Party Smasher Inc. first emerged in 2009. Party Smasher launched as a recorded music collective. The Dillinger Escape Plan stated that Party Smasher (which was originally erroneously reported to be called Photogenic Records) is not technically a record label but a "creative umbrella" for all things related to The Dillinger Escape Plan. In an interview with Alternative Press, Weinman stated, "Well, I should clarify that it's not exactly our attempt to run a record label. That's not something we could be good at, and it's obviously not something anybody's good at these days. [Laughs] It's more a situation where we now have a name for this umbrella that covers every business and artistic decision we make–whether it's Dillinger, side projects or whatever."

=== Partnership with Cooking Vinyl (2010s) ===
In May 2016, Party Smasher partnered with Cooking Vinyl for global distribution. Martin Goldschmidt, Chairman of Cooking Vinyl, said: “Ben Weinman and his team at Party Smasher Inc. have evolved their own multi-faceted, unique creative universe.
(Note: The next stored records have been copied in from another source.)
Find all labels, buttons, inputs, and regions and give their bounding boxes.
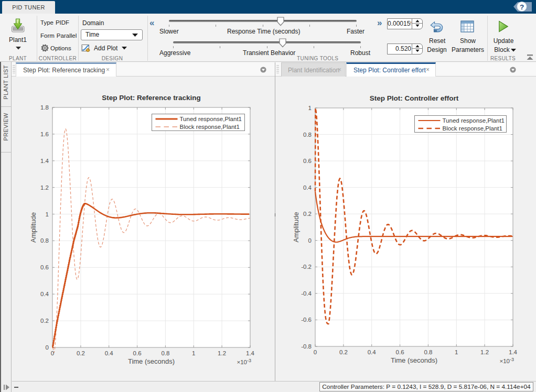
svg-text:0: 0 [51,350,54,356]
svg-text:0.4: 0.4 [303,184,312,191]
svg-text:1.4: 1.4 [40,158,49,164]
svg-text:-0.8: -0.8 [301,343,312,350]
svg-text:1.2: 1.2 [40,184,49,191]
svg-text:Step Plot: Reference tracking: Step Plot: Reference tracking [102,94,200,102]
svg-text:0.2: 0.2 [339,349,348,355]
svg-text:0.2: 0.2 [77,350,85,356]
svg-text:1: 1 [308,105,312,111]
svg-text:0: 0 [308,237,312,244]
svg-text:Block response,Plant1: Block response,Plant1 [180,124,240,130]
svg-text:0.8: 0.8 [161,350,169,356]
svg-text:-0.4: -0.4 [301,290,312,297]
svg-text:×10-3: ×10-3 [499,357,514,364]
svg-text:1.6: 1.6 [40,131,49,137]
svg-text:1.2: 1.2 [480,349,489,355]
svg-text:0.8: 0.8 [424,349,432,355]
svg-text:Step Plot: Controller effort: Step Plot: Controller effort [370,94,459,102]
svg-text:Tuned response,Plant1: Tuned response,Plant1 [443,117,505,124]
svg-text:0.6: 0.6 [40,264,49,270]
svg-text:1: 1 [455,349,458,355]
svg-text:?: ? [520,3,524,11]
svg-text:0.8: 0.8 [40,237,49,244]
svg-text:Time (seconds): Time (seconds) [128,357,175,365]
svg-text:-0.6: -0.6 [301,317,312,323]
svg-text:0.6: 0.6 [396,349,404,355]
svg-text:1.8: 1.8 [40,104,49,111]
svg-text:0.4: 0.4 [40,291,49,297]
svg-text:0.6: 0.6 [133,350,142,356]
svg-text:0: 0 [46,344,49,351]
svg-text:Block response,Plant1: Block response,Plant1 [443,125,502,132]
svg-text:0.8: 0.8 [303,132,312,138]
svg-text:Amplitude: Amplitude [29,212,37,243]
svg-text:Amplitude: Amplitude [292,212,300,243]
svg-text:0.4: 0.4 [105,350,114,356]
svg-text:1: 1 [192,350,195,356]
svg-text:0.4: 0.4 [368,349,377,355]
svg-text:0: 0 [314,349,317,355]
svg-text:1.2: 1.2 [218,350,226,356]
svg-text:1: 1 [46,211,49,217]
svg-text:0.2: 0.2 [40,318,49,324]
svg-text:1.4: 1.4 [246,350,255,356]
svg-text:-0.2: -0.2 [301,264,312,270]
svg-text:Tuned response,Plant1: Tuned response,Plant1 [180,116,242,122]
svg-text:1.4: 1.4 [509,349,518,355]
svg-text:Time (seconds): Time (seconds) [391,356,437,364]
svg-text:×10-3: ×10-3 [237,358,251,365]
svg-text:0.2: 0.2 [303,211,312,217]
svg-text:0.6: 0.6 [303,158,312,164]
The world needs them and we will bring them to the world.” Howie Gabriel, from the newly launched Cooking Vinyl America, concluded: “We’re excited to have Party Smasher Inc.’s DIY ethic, along with Cooking Vinyl’s independent focus to bring both labels to a larger global audience.”

== Current artists ==
- The Dillinger Escape Plan
- thoughtcrimes
- No Machine
- Primitive Weapons
- Giraffe Tongue Orchestra
- Seven)Suns
- God Mother
- Actor / Observer

== Label discography ==

The first release through the Party Smasher label was the Dillinger Escape Plan's fourth studio album Option Paralysis, the album was released in partnership with Season of Mist. The second release was the Dillinger Escape Plan's fifth studio album One of Us Is The Killer, the album was released in partnership with various labels around the world, including BMG (Europe), Grind House (Japan), Remote Control (Australia) and Sumerian Records (North America). The third release was a non-album single the band released titled "Happiness Is a Smile". The single was only released on seven-inch vinyl and on cassette and was only available to buy on the band's North American tour in 2014. Party Smasher also released the band's final album, Dissociation in partnership with Cooking Vinyl.